#### [EXERCISE DESCRIPTION]
All entries below must be output word for word, and the pictures left behind.

- - - -

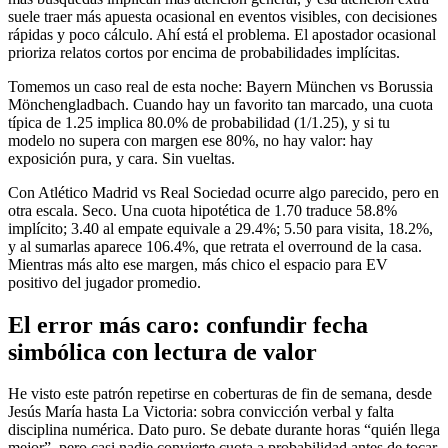
suele traer más apuesta ocasional en eventos visibles, con decisiones
rápidas y poco cálculo. Ahí está el problema. El apostador ocasional
prioriza relatos cortos por encima de probabilidades implícitas.
Tomemos un caso real de esta noche: Bayern München vs Borussia
Mönchengladbach. Cuando hay un favorito tan marcado, una cuota
típica de 1.25 implica 80.0% de probabilidad (1/1.25), y si tu
modelo no supera con margen ese 80%, no hay valor: hay
exposición pura, y cara. Sin vueltas.
Con Atlético Madrid vs Real Sociedad ocurre algo parecido, pero en
otra escala. Seco. Una cuota hipotética de 1.70 traduce 58.8%
implícito; 3.40 al empate equivale a 29.4%; 5.50 para visita, 18.2%,
y al sumarlas aparece 106.4%, que retrata el overround de la casa.
Mientras más alto ese margen, más chico el espacio para EV
positivo del jugador promedio.
El error más caro: confundir fecha
simbólica con lectura de valor
He visto este patrón repetirse en coberturas de fin de semana, desde
Jesús María hasta La Victoria: sobra convicción verbal y falta
disciplina numérica. Dato puro. Se debate durante horas “quién llega
mejor”, pero casi nadie convierte cuota a probabilidad antes de tocar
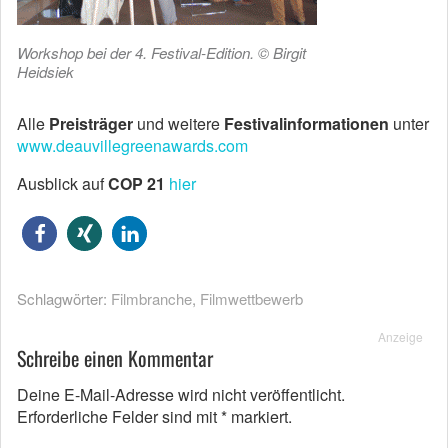
Workshop bei der 4. Festival-Edition. © Birgit
Heidsiek
Alle
Preisträger
und weitere
Festivalinformationen
unter
www.deauvillegreenawards.com
Ausblick auf
COP 21
hier
Schlagwörter:
Filmbranche
,
Filmwettbewerb
Anzeige
Schreibe einen Kommentar
Deine E-Mail-Adresse wird nicht veröffentlicht.
Erforderliche Felder sind mit
*
markiert.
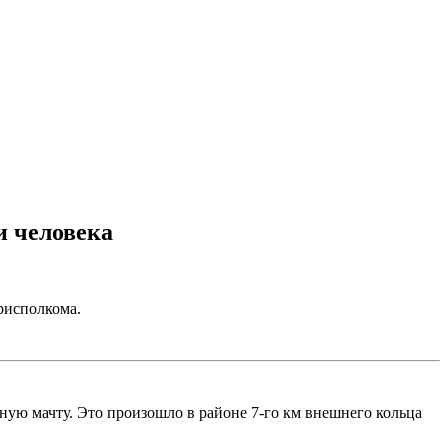
и человека
исполкома.
ьную мачту. Это произошло в районе 7-го км внешнего кольца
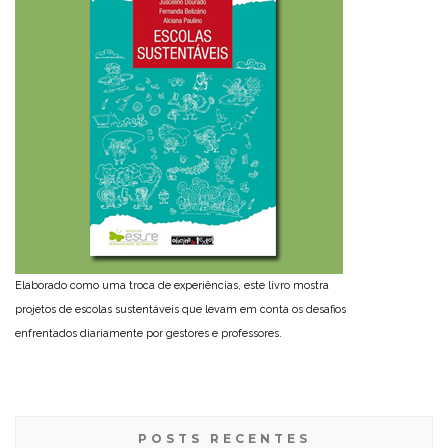
Elaborado como uma troca de experiências, este livro mostra
projetos de escolas sustentáveis que levam em conta os desafios
enfrentados diariamente por gestores e professores.
POSTS RECENTES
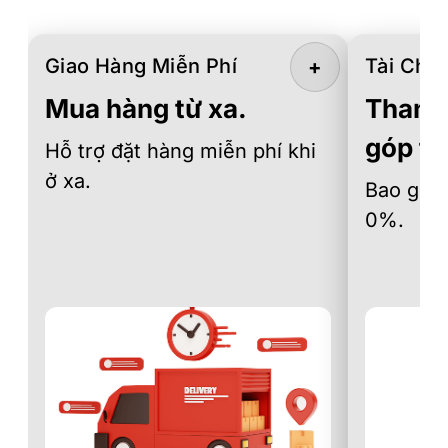
Giao Hàng Miễn Phí
Tài Chín
+
Mua hàng từ xa.
Thanh 
góp th
Hỗ trợ đặt hàng miễn phí khi
ở xa.
Bao gồm 
0%.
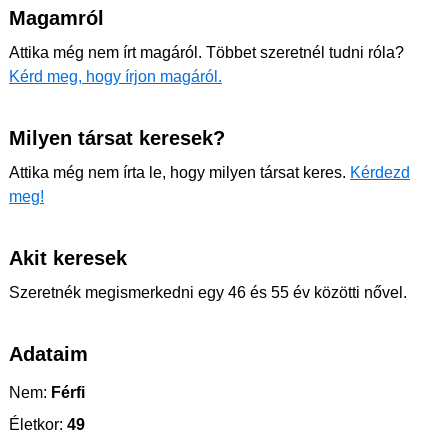
Magamról
Attika még nem írt magáról. Többet szeretnél tudni róla?
Kérd meg, hogy írjon magáról.
Milyen társat keresek?
Attika még nem írta le, hogy milyen társat keres.
Kérdezd
meg!
Akit keresek
Szeretnék megismerkedni egy 46 és 55 év közötti nővel.
Adataim
Nem:
Férfi
Életkor:
49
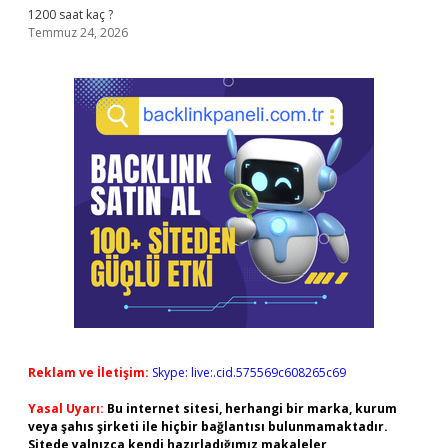
1200 saat kaç ?
Temmuz 24, 2026
Reklam ve İletişim:
Skype: live:.cid.575569c608265c69
Yasal Uyarı:
Bu internet sitesi, herhangi bir marka, kurum
veya şahıs şirketi ile hiçbir bağlantısı bulunmamaktadır.
Sitede yalnızca kendi hazırladığımız makaleler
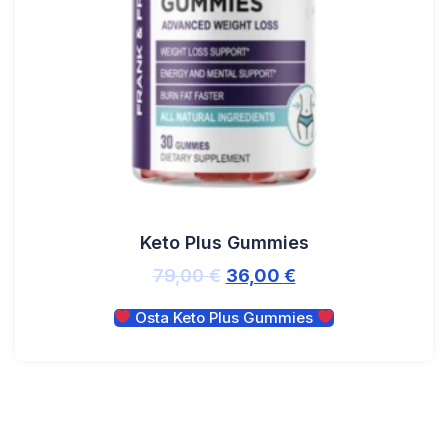
Keto Plus Gummies
79,00
€
36,00
€
Osta Keto Plus Gummies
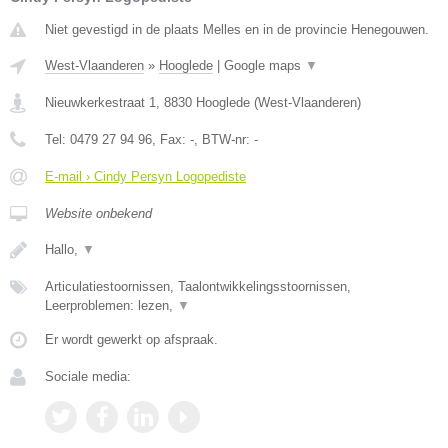
Niet gevestigd in de plaats Melles en in de provincie Henegouwen.
West-Vlaanderen
»
Hooglede
|
Google maps
▼
Nieuwkerkestraat 1
,
8830
Hooglede
(
West-Vlaanderen
)
Tel:
0479 27 94 96
, Fax:
-
, BTW-nr:
-
E-mail › Cindy Persyn Logopediste
Website onbekend
Hallo,
▼
Articulatiestoornissen, Taalontwikkelingsstoornissen,
Leerproblemen: lezen,
▼
Er wordt gewerkt op afspraak.
Sociale media:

- - - -

#### [OUTPUT OF THE EXERCISE]
suele traer más apuesta ocasional en eventos visibles, con decisiones
rápidas y poco cálculo. Ahí está el problema. El apostador ocasional
prioriza relatos cortos por encima de probabilidades implícitas.
Tomemos un caso real de esta noche: Bayern München vs Borussia
Mönchengladbach. Cuando hay un favorito tan marcado, una cuota
típica de 1.25 implica 80.0% de probabilidad (1/1.25), y si tu
modelo no supera con margen ese 80%, no hay valor: hay
exposición pura, y cara. Sin vueltas.
Con Atlético Madrid vs Real Sociedad ocurre algo parecido, pero en
otra escala. Seco. Una cuota hipotética de 1.70 traduce 58.8%
implícito; 3.40 al empate equivale a 29.4%; 5.50 para visita, 18.2%,
y al sumarlas aparece 106.4%, que retrata el overround de la casa.
Mientras más alto ese margen, más chico el espacio para EV
positivo del jugador promedio.
El error más caro: confundir fecha
simbólica con lectura de valor
He visto este patrón repetirse en coberturas de fin de semana, desde
Jesús María hasta La Victoria: sobra convicción verbal y falta
disciplina numérica. Dato puro. Se debate durante horas “quién llega
mejor”, pero casi nadie convierte cuota a probabilidad antes de tocar
Workshop bei der 4. Festival-Edition. © Birgit
Heidsiek
Alle
Preisträger
und weitere
Festivalinformationen
unter
www.deauvillegreenawards.com
Ausblick auf
COP 21
hier
Schlagwörter:
Filmbranche
,
Filmwettbewerb
Anzeige
Schreibe einen Kommentar
Deine E-Mail-Adresse wird nicht veröffentlicht.
Erforderliche Felder sind mit
*
markiert.
и человека
исполкома.
ьную мачту. Это произошло в районе 7-го км внешнего кольца
Elaborado como uma troca de experiências, este livro mostra
projetos de escolas sustentáveis que levam em conta os desafios
enfrentados diariamente por gestores e professores.
POSTS RECENTES
Giao Hàng Miễn Phí
Tài Chín
+
Mua hàng từ xa.
Thanh 
góp th
Hỗ trợ đặt hàng miễn phí khi
ở xa.
Bao gồm 
0%.
Magamról
Attika még nem írt magáról. Többet szeretnél tudni róla?
Kérd meg, hogy írjon magáról.
Milyen társat keresek?
Attika még nem írta le, hogy milyen társat keres.
Kérdezd
meg!
Akit keresek
Szeretnék megismerkedni egy 46 és 55 év közötti nővel.
Adataim
Nem:
Férfi
Életkor:
49
1200 saat kaç ?
Temmuz 24, 2026
Reklam ve İletişim:
Skype: live:.cid.575569c608265c69
Yasal Uyarı:
Bu internet sitesi, herhangi bir marka, kurum
veya şahıs şirketi ile hiçbir bağlantısı bulunmamaktadır.
Sitede yalnızca kendi hazırladığımız makaleler
Keto Plus Gummies
79,00
€
36,00
€
Osta Keto Plus Gummies
Niet gevestigd in de plaats Melles en in de provincie Henegouwen.
West-Vlaanderen
»
Hooglede
|
Google maps
▼
Nieuwkerkestraat 1
,
8830
Hooglede
(
West-Vlaanderen
)
Tel:
0479 27 94 96
, Fax:
-
, BTW-nr:
-
E-mail › Cindy Persyn Logopediste
Website onbekend
Hallo,
▼
Articulatiestoornissen, Taalontwikkelingsstoornissen,
Leerproblemen: lezen,
▼
Er wordt gewerkt op afspraak.
Sociale media:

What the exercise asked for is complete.